People who maintain healthy, active lifestyles and who optimize their blood sugar control have the best chance of slowing progression of diabetic retinopahy and preserving good vision. It is very important that people with diabetes mellitus undergo at least an annual eye exam, whether or not they have any vision symptoms. It is important to remember that diabetic retinopathy may progress and not cause any symptoms. It is also very important for people to understand that their blood glucose (sugar) control should be as good as possible with the goal of keeping the hemoglobin A1C level at a target level set by the physician guiding the treatment of the blood sugars.
Medicines injected into the eye such as anti-VEGF drugs (eg. Lucentis, Eylea, and Avastin) and steroids (eg. Triamcinolone, Ozudex, and Iluvien) are now commonly used to treat diabetic macular edema and some of the proliferative manifestations of the condition. Both anti-VEGF and steroid medications have been proven in large-scale studies to be highly effective in reducing macular edema and improving vision. The anti-VEGF agents are generally considered first line therapy for treating most cases. Repeat injections may be necessary for long-term control of the problems.
The injections are performed in the office using topical drop anesthesia. They are very well tolerated and complications are rare. There is a very small risk of infection with any eye injection. Steroid injections also may be associated with elevating the pressure of the eye or causing progression of cataract. People should discuss risks and benefits of all treatments, including injection therapies with their eye specialist.
Laser photocoagulation is a well-established treatment for diabetic retinopathy. A laser delivers a split-second burst of intense light energy to treat leaky retinal blood vessels or promote shrinkage of abnormal blood vessels (neovascularization.) Laser photocoagulation has been proven in large clinical trials to significantly reduced the risk of both moderate and severe vision loss in people with diabetic retinopathy.
Laser photocoagulation is performed in the office setting with the patient seated in front of the laser unit. The eye is anesthetized with drops, and a contact lens in placed on the eye to focus the laser-aiming beam. People will experience bright flashes of lights and occasionally a pinching sensation, although many people will have no sensation of the laser at all. Some people may experience discomfort during laser photocoagulation, but generally it is a well tolerated office procedure.
There are two main types of laser treatments in diabetic retinopathy. One is called focal laser and this is the technique used to control diabetic macular edema. It is performed in one session, is generally painless, and can take up to 2 to 3 months to see the desired "drying" effect.
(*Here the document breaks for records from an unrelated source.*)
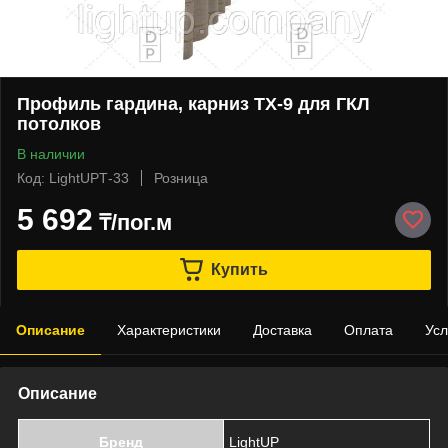
Профиль гардина, карниз TX-9 для ГКЛ
потолков
В наличии
Код: LightUPТ-33
Розница
5 692
₸/пог.м
Купить
Описание
Характеристики
Доставка
Оплата
Усл
Описание
Бренд
LightUP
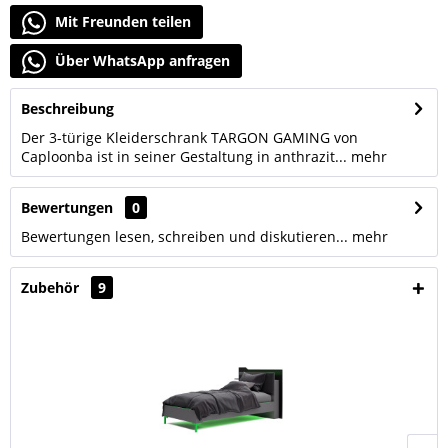
Mit Freunden teilen
Über WhatsApp anfragen
Beschreibung
Der 3-türige Kleiderschrank TARGON GAMING von
Caploonba ist in seiner Gestaltung in anthrazit...
mehr
Bewertungen
0
Bewertungen lesen, schreiben und diskutieren...
mehr
Zubehör
9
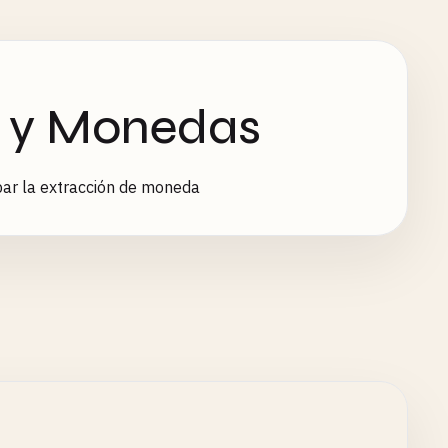
 y Monedas
ar la extracción de moneda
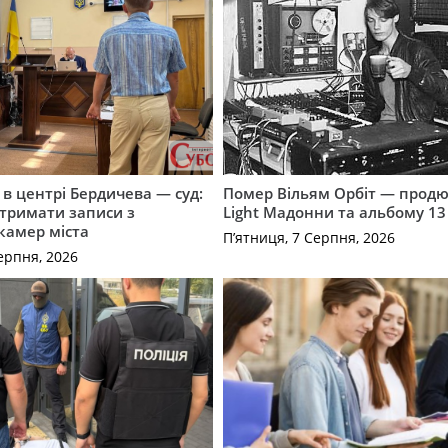
і в центрі Бердичева — суд:
Помер Вільям Орбіт — продю
отримати записи з
Light Мадонни та альбому 13 
 камер міста
П’ятниця, 7 Серпня, 2026
ерпня, 2026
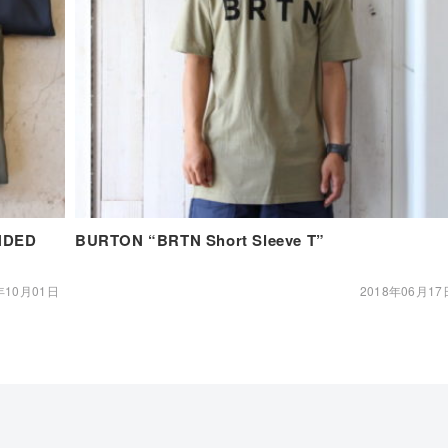
NDED
BURTON “BRTN Short Sleeve T”
年10月01日
2018年06月17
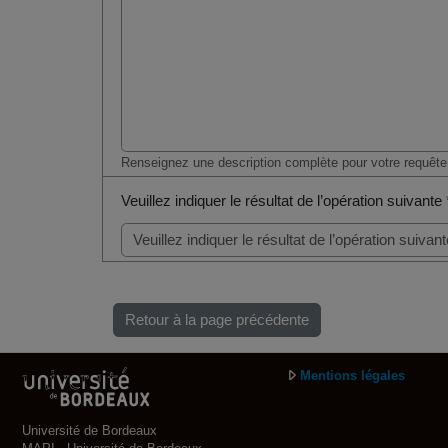
Renseignez une description complète pour votre requête
Veuillez indiquer le résultat de l’opération suivante
Retour à la page précédente
Mentions légales
Université de Bordeaux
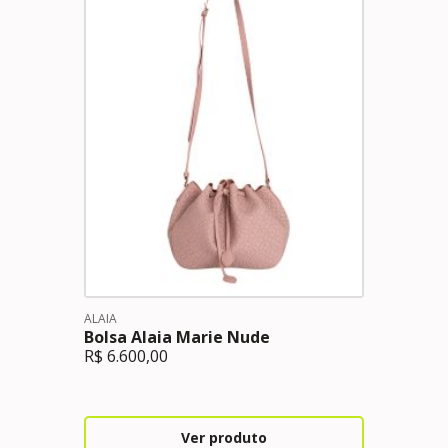
ALAIA
Bolsa Alaia Marie Nude
R$
6.600,00
Ver produto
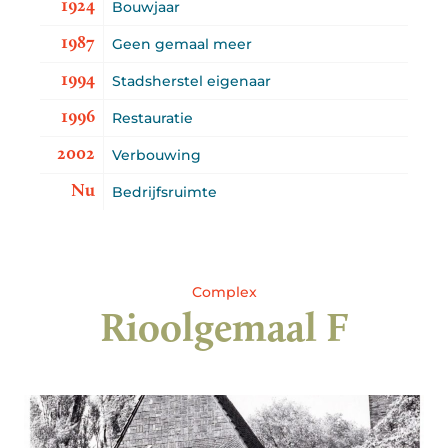
1924
Bouwjaar
1987
Geen gemaal meer
1994
Stadsherstel eigenaar
1996
Restauratie
2002
Verbouwing
Nu
Bedrijfsruimte
Complex
Rioolgemaal F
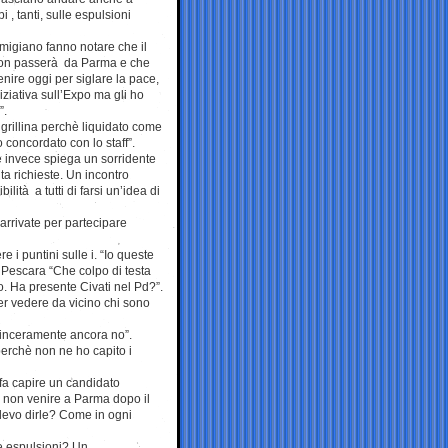
i , tanti, sulle espulsioni
migiano fanno notare che il
 non passerà da Parma e che
enire oggi per siglare la pace,
iziativa sull’Expo ma gli ho
”.
grillina perchè liquidato come
concordato con lo staff”.
e invece spiega un sorridente
a richieste. Un incontro
ità a tutti di farsi un’idea di
arrivate per partecipare
e i puntini sulle i. “Io queste
 Pescara “Che colpo di testa
to. Ha presente Civati nel Pd?”.
per vedere da vicino chi sono
 sinceramente ancora no”.
 perchè non ne ho capito i
 fa capire un candidato
i non venire a Parma dopo il
 devo dirle? Come in ogni
e espulsioni? Un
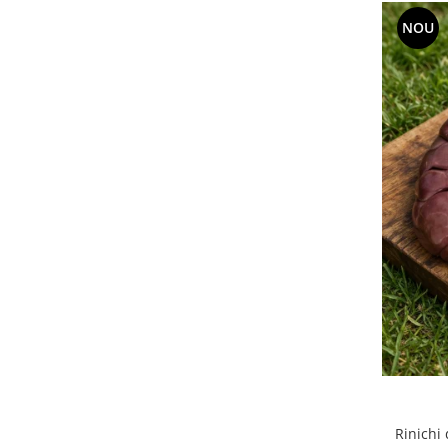
NOU
Rinichi 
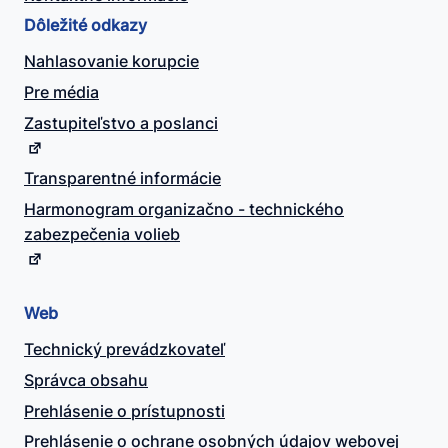
Dôležité odkazy
Nahlasovanie korupcie
Pre média
Zastupiteľstvo a poslanci
Transparentné informácie
Harmonogram organizačno - technického
zabezpečenia volieb
Web
Technický prevádzkovateľ
Správca obsahu
Prehlásenie o prístupnosti
Prehlásenie o ochrane osobných údajov webovej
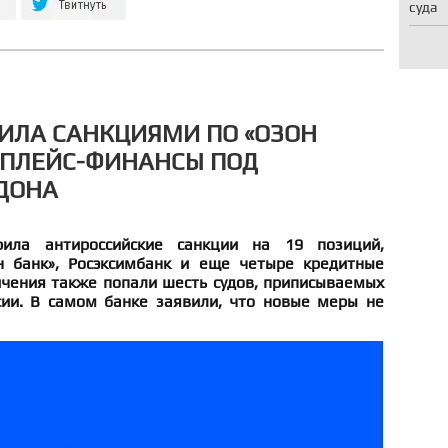
суда
ИЛА САНКЦИЯМИ ПО «ОЗОН
ТПЛЕЙС-ФИНАНСЫ ПОД
ДОНА
рила антироссийские санкции на 19 позиций,
н банк», Росэксимбанк и еще четыре кредитные
ичения также попали шесть судов, приписываемых
сии. В самом банке заявили, что новые меры не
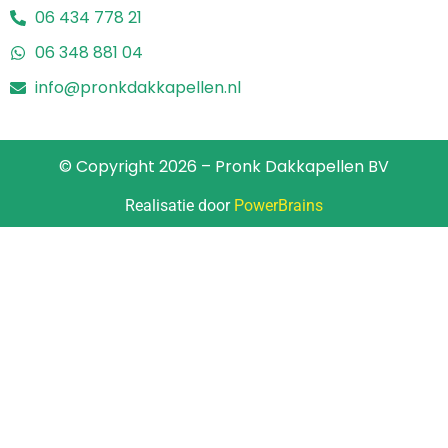
06 434 778 21
06 348 881 04
info@pronkdakkapellen.nl
© Copyright 2026 – Pronk Dakkapellen BV
Realisatie door
PowerBrains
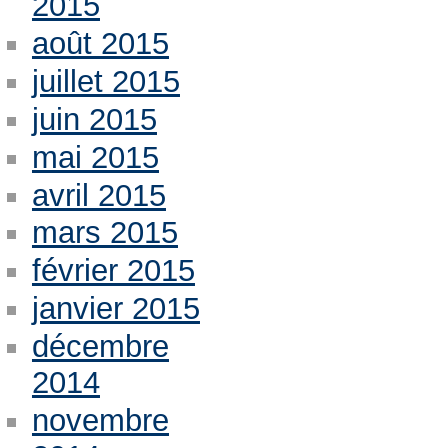
2015
août 2015
juillet 2015
juin 2015
mai 2015
avril 2015
mars 2015
février 2015
janvier 2015
décembre
2014
novembre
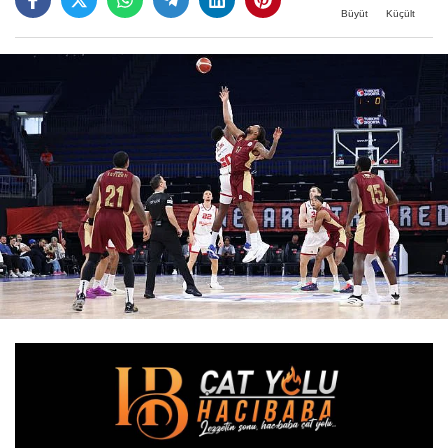
Büyüt
Küçült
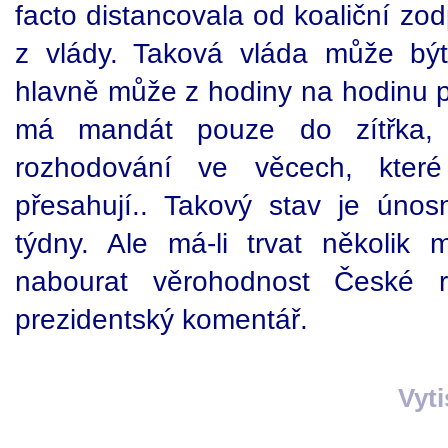
facto distancovala od koaliční zo
z vlády. Taková vláda může bý
hlavně může z hodiny na hodinu pa
má mandát pouze do zítřka, a
rozhodování ve věcech, které
přesahují.. Takový stav je úno
týdny. Ale má-li trvat několik
nabourat věrohodnost České r
prezidentský komentář.
Vyt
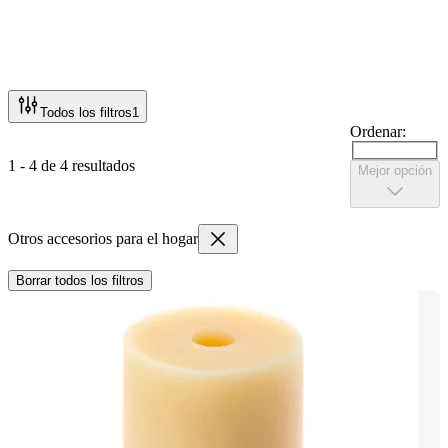
Todos los filtros
1
Ordenar:
1 - 4 de 4 resultados
Mejor opción
Otros accesorios para el hogar
Borrar todos los filtros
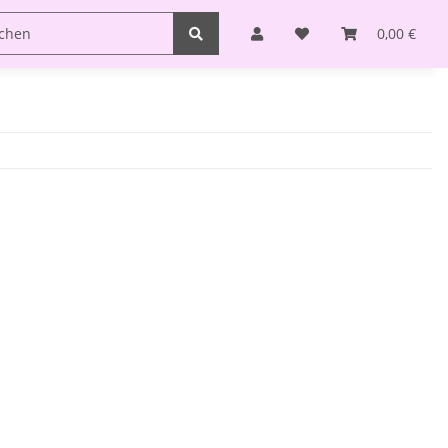
0,00 €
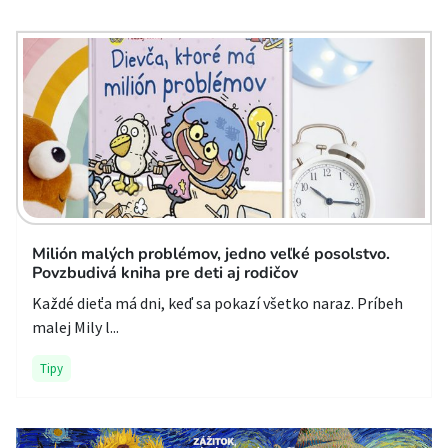
Milión malých problémov, jedno veľké posolstvo.
Povzbudivá kniha pre deti aj rodičov
Každé dieťa má dni, keď sa pokazí všetko naraz. Príbeh
malej Mily l...
Tipy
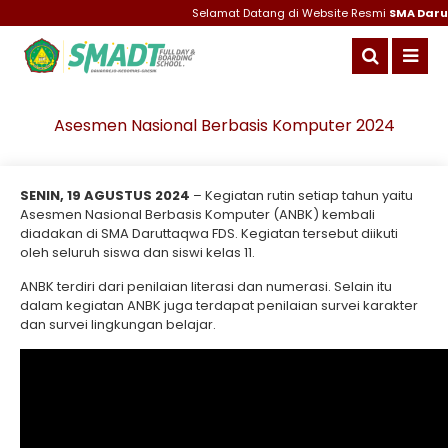
Selamat Datang di Website Resmi
SMA Darut
Asesmen Nasional Berbasis Komputer 2024
SENIN, 19 AGUSTUS 2024
– Kegiatan rutin setiap tahun yaitu
Asesmen Nasional Berbasis Komputer (ANBK) kembali
diadakan di SMA Daruttaqwa FDS. Kegiatan tersebut diikuti
oleh seluruh siswa dan siswi kelas 11.
ANBK terdiri dari penilaian literasi dan numerasi. Selain itu
dalam kegiatan ANBK juga terdapat penilaian survei karakter
dan survei lingkungan belajar.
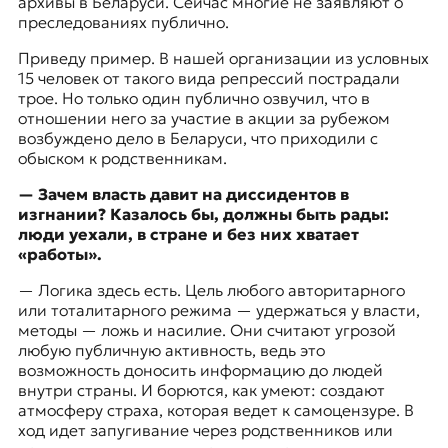
архивы в Беларуси. Сейчас многие не заявляют о
преследованиях публично.
Приведу пример. В нашей организации из условных
15 человек от такого вида репрессий пострадали
трое. Но только один публично озвучил, что в
отношении него за участие в акции за рубежом
возбуждено дело в Беларуси, что приходили с
обыском к родственникам.
— Зачем власть давит на диссидентов в
изгнании? Казалось бы, должны быть рады:
люди уехали, в стране и без них хватает
«работы».
— Логика здесь есть. Цель любого авторитарного
или тоталитарного режима — удержаться у власти,
методы — ложь и насилие. Они считают угрозой
любую публичную активность, ведь это
возможность доносить информацию до людей
внутри страны. И борются, как умеют: создают
атмосферу страха, которая ведет к самоцензуре. В
ход идет запугивание через родственников или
The other type of laser treatment is called panretinal (or "scatter") photocoagulation. These are longer, more extensive treatments that are used to shrink abnormal vessels and reduce the number or severity of vitreous hemorrhages. Panretinal laser treatments may be divided into several sessions and can be associated with some ache in the eye during or after the treatment. The desired effects may take 4 to 6 weeks or more. Both focal and panretinal laser treatments may need to be repeated to control the diabetic retinopathy problems.
In general, laser treatments are intended to stabilize or prevent progression of various diabetic retinopathy complications and may or may not result in noticeable vision improvement. The best results with the best chances of preserving a good level of vision are achieved when diabetic retinopathy-related problems are caught early. Lastly, laser treatments may not work in everyone and other treatments (below) may be needed.
People with diabetic retinopathy may require vitrectomy surgery in an operating room setting. A vitrectomy is performed when there is bleeding or retinal traction that is causing loss of vision in people with advanced diabetic retinopathy. In this surgical procedure, small instruments are inserted into the eye under microscopic visualization, and both the vitreous hemorrhage and any scar tissue are removed. The vitreous gel typically is replaced with clear fluids at the end of the case. Laser photocoagulation may be performed at the time of surgery, and in some cases, a gas bubble or silicone oil may be placed to hold the retina in position if there are retinal holes or detachment. The prognosis for people who require vitrectomy surgery depends upon the status of the underlying diabetic retina.